Will Target's Cartwheel Start Social, Mobile Revolution?
In a move designed to make the retail world sit up and take notice, Target is inviting shoppers to come to Cartwheel, a partnership with Facebook that it hopes will finally find a way to effectively combine retail, mobile and social media.
The site is now in beta, and the Minneapolis-based chain says it will roll out shortly, “starting with a select group of REDcard holders.” The concept allows users to browse bargains and deals exclusive to the site. After choosing their offers, users then share them with friends; the more they share, the more they save. Because cartwheel.target.com can be accessed from computer, tablet or mobile device, it fits into Target’s broader mobile initiatives. (The chain continues to be among the industry leaders in accepting and creating mobile coupons, for instance.)
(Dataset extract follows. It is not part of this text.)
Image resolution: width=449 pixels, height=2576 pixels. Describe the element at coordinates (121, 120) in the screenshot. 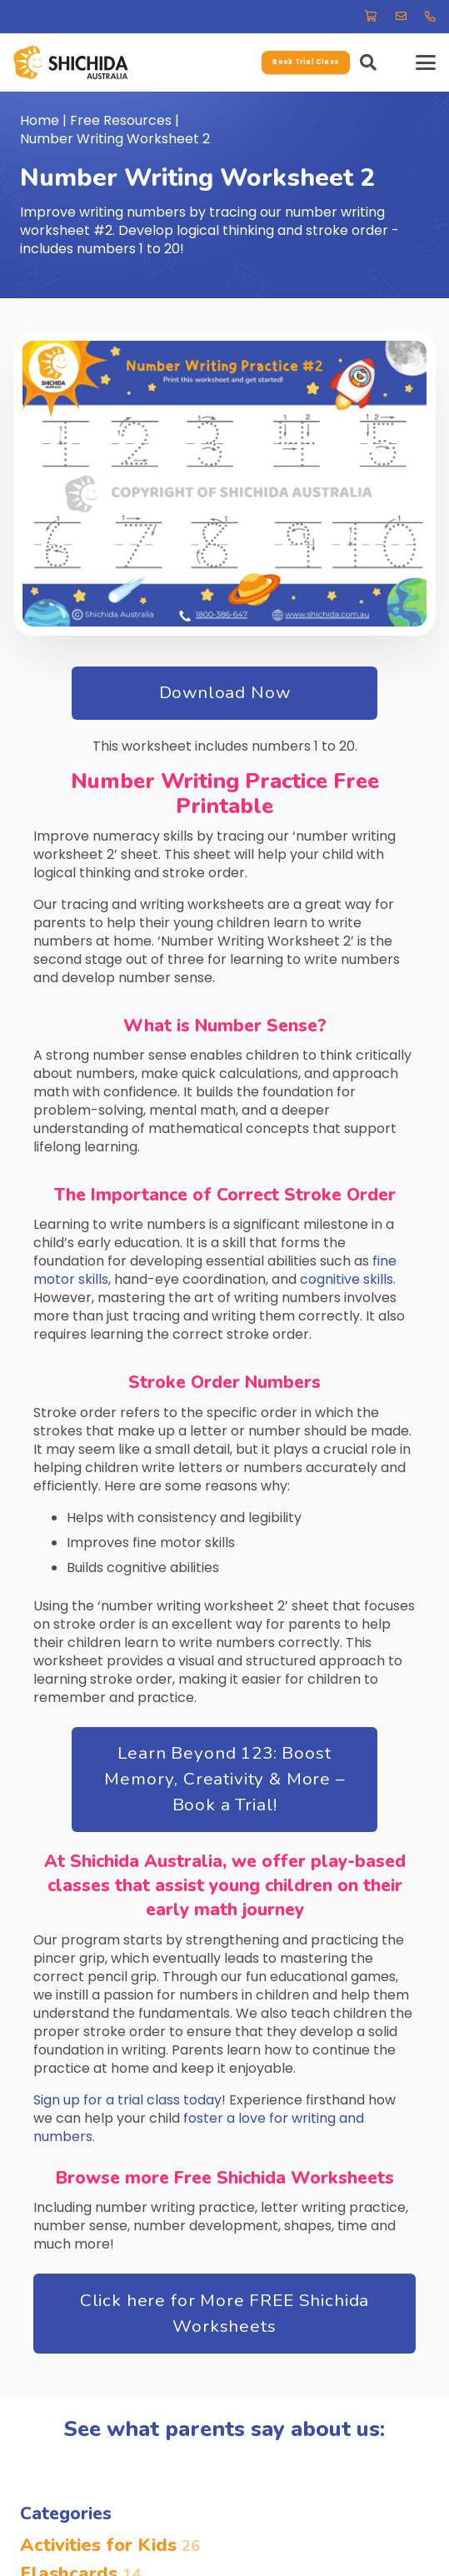

I see `Free Resources` at that location.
Still, some experts are puzzled about just how well this new Target/Facebook partnership will play with customers. “This is an interesting effort to link mobile and digital couponing with the reach and social aspects of Facebook,” Neil Stern, senior partner at McMillanDoolittle, a Chicago-based retail consultancy, tells Marketing Daily. “It could also be less relevant here in many categories -- am I really going to share with friends that I added a dozen eggs to my cart?”
Carly Wujcik, director of sales and marketing for Oneupweb, a digital agency based in Traverse City, Mich., agrees.
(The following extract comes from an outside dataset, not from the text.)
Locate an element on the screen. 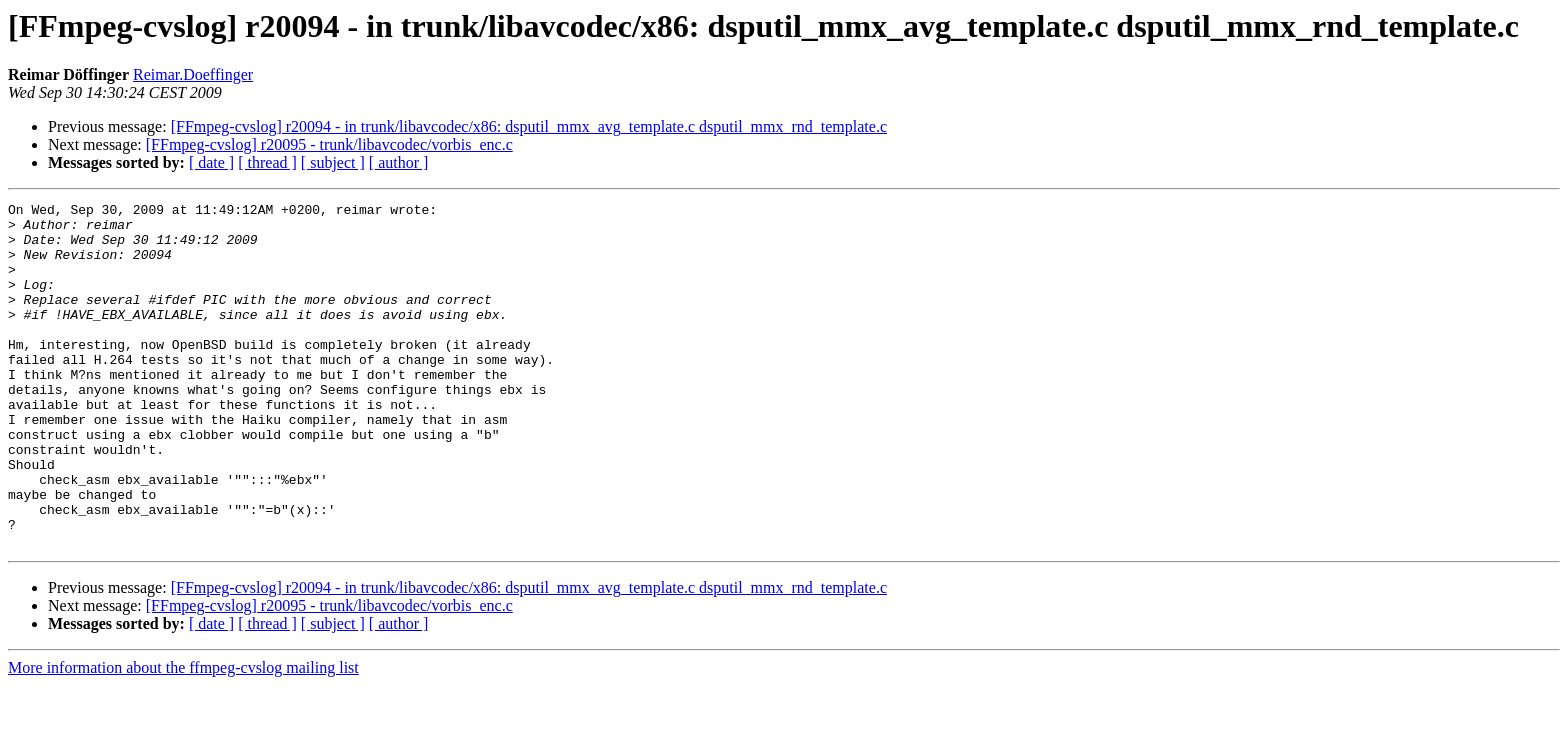 Image resolution: width=1568 pixels, height=754 pixels. [ subject ] is located at coordinates (333, 162).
“One of the bargains I found was a 5% discount on Axe deodorant. People would think I was crazy for sharing that,” she says. “And it’s kind of complicated. I give Target credit for trying to figure out a marriage between retail and social, but I find it confusing.”
Another issue, she says, is that while Target is a discounter, with customers who love deals, there’s a bit of a disconnect between the higher-end initiatives it has invested so much in.
“This is the company that’s been touting its recent partnerships with Neiman Marcus and Missoni,” she says -- an image that doesn’t exactly resonate with saving 10% on paper towels.
Users earn 10 spots just for logging onto Cartwheel, and then earn “achievement badges.” As they choose, redeem and share offers, they open up more “offer spots.” The offer barcodes are then redeemed inside stores, either via a mobile phone or computer printout.
Potentially, she says, “this can become the digital version of a membership card, where members get special prices and exclusive offers. If there is a retailer out there who has a chance to figure it out, it probably is Target. But it needs to be more about understanding how customers would find this to be useful.”
“As with all of these efforts,” adds Stern, “we're in early days still.”